The Business Instance Status depends on the Instance status of cut-offs applied to the flow events:

  • onschedule[businessInstance]: this query will search for all flows having Instance Status On Schedule. They have been completed successfully and are on schedule.
  • pending[businessInstance]: this query will search for all flows having Instance Status Pending. They will be completed in the future.
  • warning[businessInstance]: this query will search for all flows having Instance Status Warning. They are still pending and near the deadline.
  • error[businessInstance]: this query will search for all flows having Instance Status Error. They are uncompleted or completed after the scheduled time.

For more details refer to sections Dataflow Inquiry and Setting Cut-offs.

Search by Source

Click the Source link, to drill down results.

The Source will be added automatically to the Search field.


Search by Attribute

Clicking an Attribute will be added automatically to the Search field. Attributes are configured by the Administrator, as described in Attributes.
For example, in the figure below the CEO attribute has been added to the Search bar.

As an alternative, you can start typing an attribute in the Search field and the autocomplete function will propose the value starting with the typed letters.

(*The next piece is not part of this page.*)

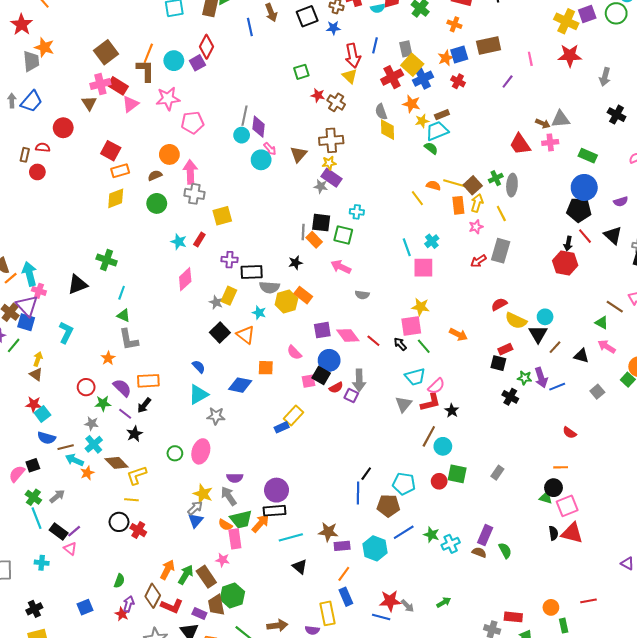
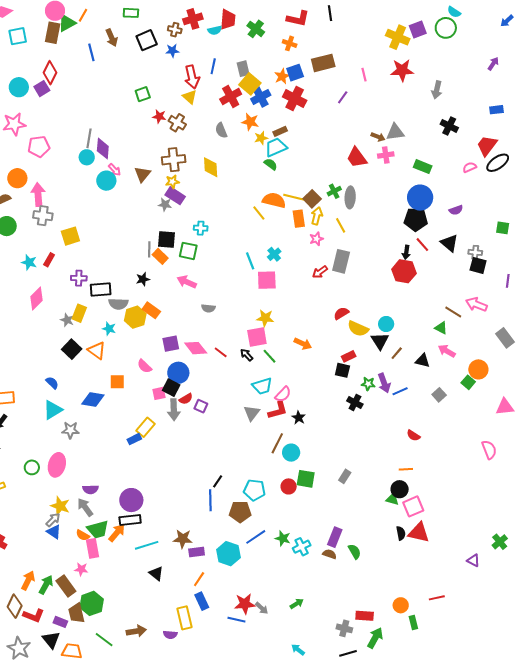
red cross: (458, 81) -> (295, 99), size x1.6
yellow diamond: (388, 130) -> (211, 167), moved
orange semicircle: (433, 186) -> (274, 200), size x1.6
gray arrow: (359, 380) -> (174, 410), moved
blue triangle: (196, 520) -> (54, 532), turned -35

Multiple search keys can be combined, separated by a space:

Advanced Searches: the Data Watcher Query Language

Data Watcher Query Language (DWQL) can be used in the Inquiry section search bar to run a search query string on a product-managed entity.
This section covers the basics of DWQL as applicable to dataflow instance entities.

Language reference

Literals

Literals are constant values that a user specifies in a DWQL query, for instance, a filename "myfile.txt" is literal.
Generally, literals containing blanks/spaces must be enclosed in double quotation marks, otherwise, each space-separated substring is considered a distinct literal on its own.
DWQL supports typed literals with specific semantics as shown in the table below:

Type of literalExampleDescription
stringLiteralinvoices
"Monthly Invoices"
"monthly invoices"
stringLiterals are a simple sequence of characters that will be used for full string match in a case-insensitive fashion
csstringLiteralinvoices
"Monthly Invoices"
"monthly invoices"
csstringLiterals are a simple sequence of characters that will be used for full string match in a case-sensitive fashion
wcstringLiteral'Los?Angeles'
'Los *geles'
wcstringLiterals are a simple sequence of characters and "?" / "*" wildcards metacharacters that will be used for case insensitive string match honoring "?" / "*" wildcards.
The single quote character, the question mark, the asterisk, and the backslash appearing in the input string as payload must be escaped with a backslash, i.e.: \' \? \* \\
stemstringLiteralstemstringLiterals, are a simple sequence of characters that will be used for full string match, in a case insensitive fashion and a diacritic insensitive fashion (e.g. "perche" matches "Perché" and "wurstel" matches "Würstel")
wcstemstringLiteralwcstemstringLiterals, are a simple sequence of characters and wildcards (see also wcstringLiteral definition) that will be used for full string match, in a case insensitive fashion and a diacritic insensitive fashion (e.g. "perche" matches "Perché" and "wurstel" matches "Würstel").
stemprefixstringLiteralstemprefixstringLiterals, are a simple sequence of characters that will be used for full string and prefix string match, in a case insensitive fashion and in a diacritic insensitive fashion (e.g. "perche" matches "Perché sì" and "wurstel" matches "Würstel Weiner").
wcstemprefixstringLiteralwcstemprefixstringLiterals, are a simple sequence of characters and wildcards (see also wcstringLiteral definition) that will be used for full string and prefix string match, in a case insensitive fashion and in a diacritic insensitive fashion (e.g. "perche" matches "Perché sì" and "wurstel" matches "Würstel Weiner")
timestampLiteral01/12/2018
"01/12/2018 12:28"
"01/12/2018 12:28:42"
"01/12/2018 12:28:42 +0100"
timestampLiterals express a date and a time in the form "dd/mm/yyyy hh:mm:ss ±hh:mm".
The time of the day can be specified with or without seconds. In time ranges, 00 seconds are assumed by default for the lower boundary and 59 for the upper boundary.
The time of the day can be completely omitted. In time ranges, by default 00:00:00 time is assumed for the lower boundary and 23:59:59 for the upper boundary.
Time zone specifications can be omitted. By default, the client timezone is used, if available, otherwise the server time zone is used
timeoffsetLiteral"last 7 days"
"last 6 hours"
"last 42 minutes"
Time offset literals express a time duration in the form "last number unitOfMeasure" where unitOfMeasure is one of "days", "hours" or "minutes"

Clauses

Free text search clause
A free text search clause is simply a stemStringLiteral or wcstringLiteral that will be used to match any indexed field of dataflow instances.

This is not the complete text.